Strength seen in Commerzbank AG (CRZBY): Can its 9.2% jump turn into more strength?

Commerzbank AG (CRZBY) climbed 9.2% in the last trading session to close at $6.77. The move was supported by solid volume with significantly more shares changing hands than in a normal session. That compares to the stock’s 24.7% loss over the past four weeks.

Commerzbank shares rallied for the third day in a row. As runaway inflation, supply chain constraints and recession fears weigh on investor sentiment, higher interest rates and decent loan demand should continue to support banking sector stocks ahead. short term. This may have led to investors’ optimistic stance, which drove CRZBY stock higher.

This company is expected to post quarterly earnings of $0.33 per share in its next report, representing a year-over-year change of +150.8%. Revenue is expected to be $2.45 billion, down 6.8% from the prior year quarter.

Earnings and revenue growth forecasts certainly give a good idea of ​​a stock’s potential strength, but empirical research shows that trends in earnings estimate revisions are highly correlated with short-term stock price movements.

For Commerzbank AG, the consensus EPS estimate for the quarter remained unchanged for the past 30 days.
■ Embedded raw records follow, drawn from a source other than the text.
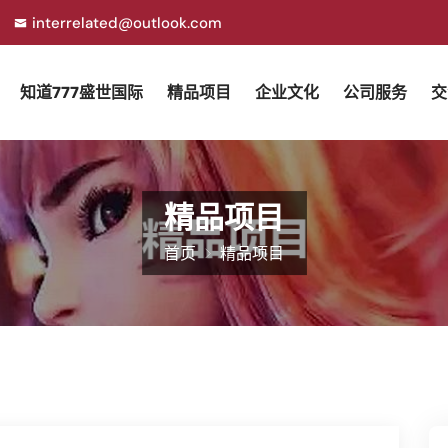
interrelated@outlook.com
知道777盛世国际
精品项目
企业文化
公司服务
交
精品项目
首页
精品项目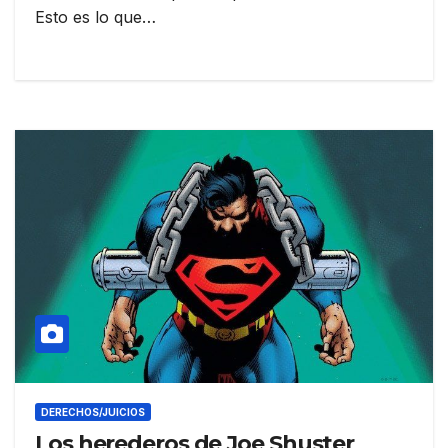
Esto es lo que…
DERECHOS/JUICIOS
Los herederos de Joe Shuster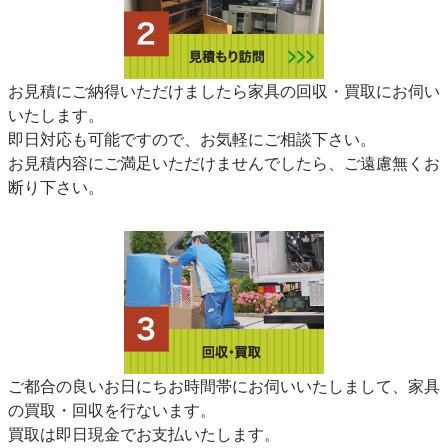
お見積にご納得いただけましたら家具の回収・買取にお伺い
いたします。
即日対応も可能ですので、お気軽にご相談下さい。
お見積内容にご満足いただけませんでしたら、ご遠慮無くお
断り下さい。
ご都合の良いお日にちお時間帯にお伺いいたしまして、家具
の買取・回収を行ないます。
買取は即日現金でお支払いたします。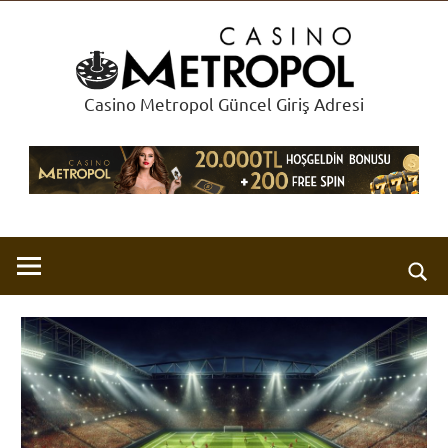
İçeriğe
Met
geç
Cas
Casino Metropol Güncel Giriş Adresi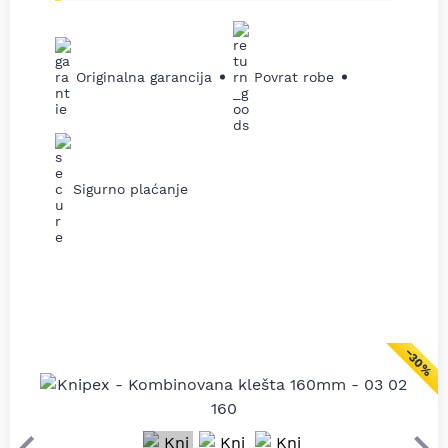
Originalna garancija
Povrat robe
Sigurno plaćanje
−30%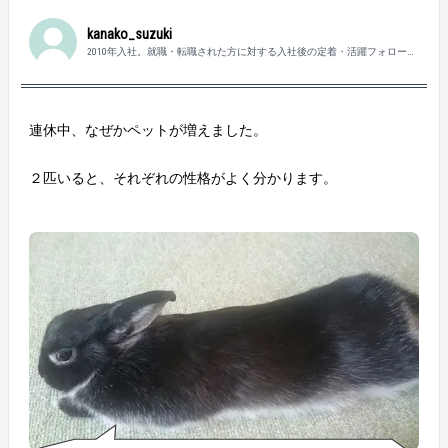
kanako_suzuki
2010年入社。就職・転職された方に対する入社後の定着・活躍フォローを
担当しています。趣味は読書、音楽鑑賞、ゴルフなど。
連休中、なぜかペットが増えました。
２匹いると、それぞれの性格がよく分かります。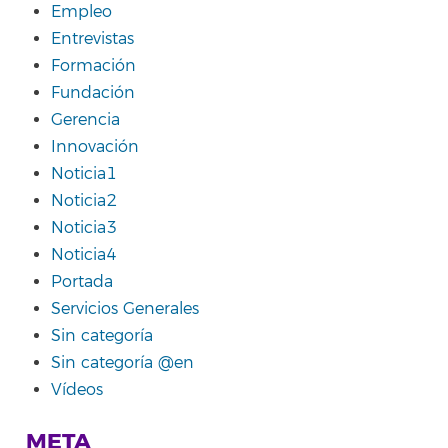
Empleo
Entrevistas
Formación
Fundación
Gerencia
Innovación
Noticia1
Noticia2
Noticia3
Noticia4
Portada
Servicios Generales
Sin categoría
Sin categoría @en
Vídeos
META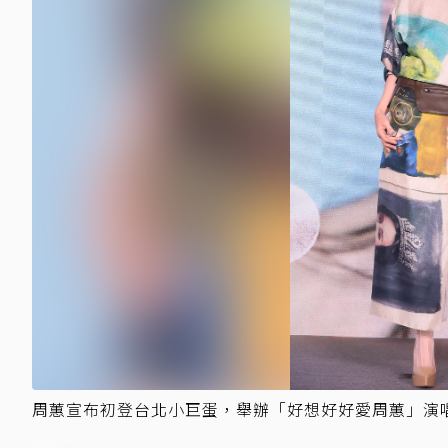
周蕙宣布初登台北小巨蛋，舉辦「好想好好愛周蕙」演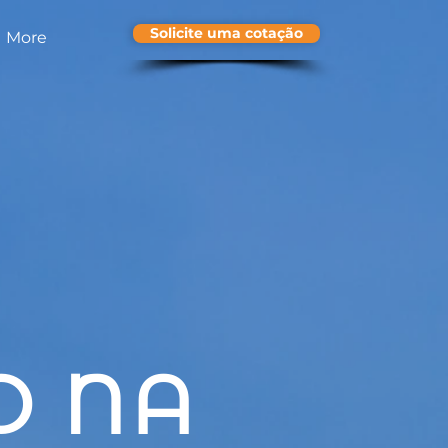
Solicite uma cotação
More
O NA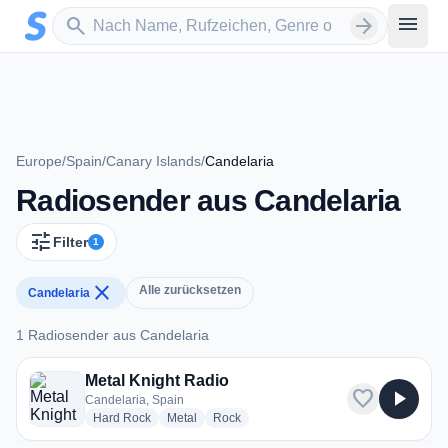
Zum Hauptinhalt springen
Sender suchen
menu
search
arrow_forward
Europe
/
Spain
/
Canary Islands
/
Candelaria
Radiosender aus Candelaria
tune
Filter
1
close
Alle zurücksetzen
Candelaria
1 Radiosender aus Candelaria
1 Radiosender aus Candelaria
Metal Knight Radio
favorite
play_arrow
Candelaria, Spain
radio stations
radio stations
radio stations
Hard Rock
Metal
Rock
And the price of a stock generally does not continue to rise in the absence of any trend in earnings estimate revisions. So, be sure to keep an eye on CRZBY to see if that recent jump can turn into more strength down the road.

The stock currently carries a Zacks rank of No. 3 (Hold). You can see the full list of today’s Zacks Rank #1 (Strong Buy) stocks here >>>>

Commerzbank AG is owned by Zacks Banks – Foreign Industry. Another stock from the same industry, Barclays (BCS), closed the last trading session up 4% at $7.73. Over the past month, BCS has returned -4.4%.

For Barclays, the consensus EPS estimate for the upcoming report changed -6.2% over the past month to $0.39. This represents a -43.5% change from what the company reported a year ago. Barclays currently has a Zacks rank of #3 (Hold).